Understanding dementia

What is dementia?

An umbrella term, dementia is actually made up of a number of conditions, all of which affect the brain. Most of the conditions which are included under dementia – such as vascular dementia and Alzheimer's disease, for example – impact negatively on the ability to think. Cognitive function, the ability to remember and the ability to control emotions can all worsen over time. It is something that is often associated with old age - although it can affect younger people, too – and is sometimes known as senility when it is diagnosed in geriatrics. In the western world, only around three percent of the population suffers from the condition in the 65 to 74 age group. However, almost half of the people who are over 85 years old can expect to have it in some form or another.

What signs of dementia are there?

There are numerous symptoms of dementia that help to diagnose it. Early-onset signs include things like mild tremors, balance problems and difficulty with solving problems such as word puzzles. Social misjudgments are often associated with the middle stages of dementia, especially when an individual is outside of their home where they may have fuller control. Late-stage symptoms will usually require plenty of care services because the ability to clean and eat can be impaired as senility sets in. Depression, anxiety, apathy and delusional behaviour are all also known symptoms.

Can dementia kill?

According to some research, dementia leads to well over a million deaths per year these days and is on the rise. However, it should be said that dementia does not tend to point directly to fatalities. It is a condition which is associated with older age and so other health conditions may also have a part in the statistics, especially when the mental disorder prevents people from looking after themselves properly.

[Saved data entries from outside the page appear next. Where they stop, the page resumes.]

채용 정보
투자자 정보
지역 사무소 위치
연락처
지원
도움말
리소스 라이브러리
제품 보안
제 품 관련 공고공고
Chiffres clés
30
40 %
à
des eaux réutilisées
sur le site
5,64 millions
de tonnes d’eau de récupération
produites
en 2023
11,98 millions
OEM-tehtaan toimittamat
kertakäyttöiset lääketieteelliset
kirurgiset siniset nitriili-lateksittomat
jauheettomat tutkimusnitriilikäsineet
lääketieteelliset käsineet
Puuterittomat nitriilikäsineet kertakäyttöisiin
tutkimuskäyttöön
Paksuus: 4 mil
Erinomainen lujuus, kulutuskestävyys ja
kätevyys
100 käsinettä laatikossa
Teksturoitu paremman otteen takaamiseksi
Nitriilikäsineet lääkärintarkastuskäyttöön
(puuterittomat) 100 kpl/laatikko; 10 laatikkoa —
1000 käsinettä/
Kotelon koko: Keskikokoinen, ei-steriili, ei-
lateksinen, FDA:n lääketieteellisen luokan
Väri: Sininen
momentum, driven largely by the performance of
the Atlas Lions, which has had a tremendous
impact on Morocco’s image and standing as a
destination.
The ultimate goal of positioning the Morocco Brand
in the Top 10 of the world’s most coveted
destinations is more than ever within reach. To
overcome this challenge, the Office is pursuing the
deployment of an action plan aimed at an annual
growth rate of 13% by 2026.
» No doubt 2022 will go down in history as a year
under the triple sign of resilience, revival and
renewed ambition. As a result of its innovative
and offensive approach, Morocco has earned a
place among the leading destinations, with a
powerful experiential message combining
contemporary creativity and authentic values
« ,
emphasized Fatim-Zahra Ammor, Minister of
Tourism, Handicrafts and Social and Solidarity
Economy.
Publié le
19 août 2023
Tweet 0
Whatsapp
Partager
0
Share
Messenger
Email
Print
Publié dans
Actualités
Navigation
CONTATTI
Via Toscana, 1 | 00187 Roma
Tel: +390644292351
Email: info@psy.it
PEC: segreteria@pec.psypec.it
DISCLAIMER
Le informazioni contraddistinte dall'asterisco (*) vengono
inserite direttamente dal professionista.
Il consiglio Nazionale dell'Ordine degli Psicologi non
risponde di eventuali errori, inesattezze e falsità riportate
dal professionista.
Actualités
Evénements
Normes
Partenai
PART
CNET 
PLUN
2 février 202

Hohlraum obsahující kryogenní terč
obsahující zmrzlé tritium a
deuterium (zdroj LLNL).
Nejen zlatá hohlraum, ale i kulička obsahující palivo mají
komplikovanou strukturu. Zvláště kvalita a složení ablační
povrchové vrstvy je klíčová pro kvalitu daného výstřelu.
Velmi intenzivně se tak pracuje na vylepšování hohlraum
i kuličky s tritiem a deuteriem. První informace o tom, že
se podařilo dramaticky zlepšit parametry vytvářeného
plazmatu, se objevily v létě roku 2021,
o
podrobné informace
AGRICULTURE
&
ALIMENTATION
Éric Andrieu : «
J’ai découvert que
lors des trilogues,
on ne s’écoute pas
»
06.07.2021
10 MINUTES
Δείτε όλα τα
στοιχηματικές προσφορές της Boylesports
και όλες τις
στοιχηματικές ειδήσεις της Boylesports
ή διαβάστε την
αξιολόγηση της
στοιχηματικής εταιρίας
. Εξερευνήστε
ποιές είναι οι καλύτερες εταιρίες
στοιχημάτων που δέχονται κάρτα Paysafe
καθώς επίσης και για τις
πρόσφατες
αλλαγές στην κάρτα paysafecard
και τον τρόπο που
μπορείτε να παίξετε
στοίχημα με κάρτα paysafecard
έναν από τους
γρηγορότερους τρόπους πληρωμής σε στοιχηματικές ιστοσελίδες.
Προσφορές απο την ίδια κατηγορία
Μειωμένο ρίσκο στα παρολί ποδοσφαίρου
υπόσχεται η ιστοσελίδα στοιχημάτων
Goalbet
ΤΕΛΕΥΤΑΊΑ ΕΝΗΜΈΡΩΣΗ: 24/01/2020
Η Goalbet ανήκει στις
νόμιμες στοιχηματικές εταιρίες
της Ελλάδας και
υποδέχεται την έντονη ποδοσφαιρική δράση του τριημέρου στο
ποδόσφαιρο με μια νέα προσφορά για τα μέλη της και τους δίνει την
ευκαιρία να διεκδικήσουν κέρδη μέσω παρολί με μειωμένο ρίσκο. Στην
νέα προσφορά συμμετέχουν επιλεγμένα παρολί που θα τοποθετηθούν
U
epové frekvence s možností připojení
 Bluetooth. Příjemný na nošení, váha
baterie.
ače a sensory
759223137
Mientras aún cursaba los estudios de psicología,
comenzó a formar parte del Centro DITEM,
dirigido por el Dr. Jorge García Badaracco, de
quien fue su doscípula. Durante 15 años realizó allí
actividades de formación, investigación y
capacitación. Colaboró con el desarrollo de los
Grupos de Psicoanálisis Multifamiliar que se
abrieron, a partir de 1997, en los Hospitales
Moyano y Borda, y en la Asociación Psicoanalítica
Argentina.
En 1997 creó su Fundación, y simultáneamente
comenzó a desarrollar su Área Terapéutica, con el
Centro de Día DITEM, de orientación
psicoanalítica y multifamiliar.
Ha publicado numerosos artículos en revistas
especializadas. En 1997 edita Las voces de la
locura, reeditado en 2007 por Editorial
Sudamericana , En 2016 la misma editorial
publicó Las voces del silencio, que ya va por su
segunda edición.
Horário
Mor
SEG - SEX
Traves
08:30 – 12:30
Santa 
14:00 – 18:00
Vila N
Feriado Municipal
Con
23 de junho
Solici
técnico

How can dementia be managed?

Senility and other types of progressive brain disorder are hard to manage. That said, there are some medical treatments which are given to patients that can slow down the rate of progress the disease makes. In some cases, psychological remedies are recommended by healthcare professionals, including playing memory games which get the brain used to form new neural pathways. Some alternative therapies have also been tried, and some people believe they are highly effective. Examples of this include aromatherapy and massage. However, gentle exercise is probably one of the most effective management techniques available to sufferers.

Will dementia be cured?

At the moment, dementia is an incurable series of conditions, and there is nothing that drug companies currently have that looks like it will change that situation. However, there are certain medications, known as cholinesterase inhibitors, that have been known to arrest the rate of dementia. Research into it continues, and certain types of dementia may well be cured in the future.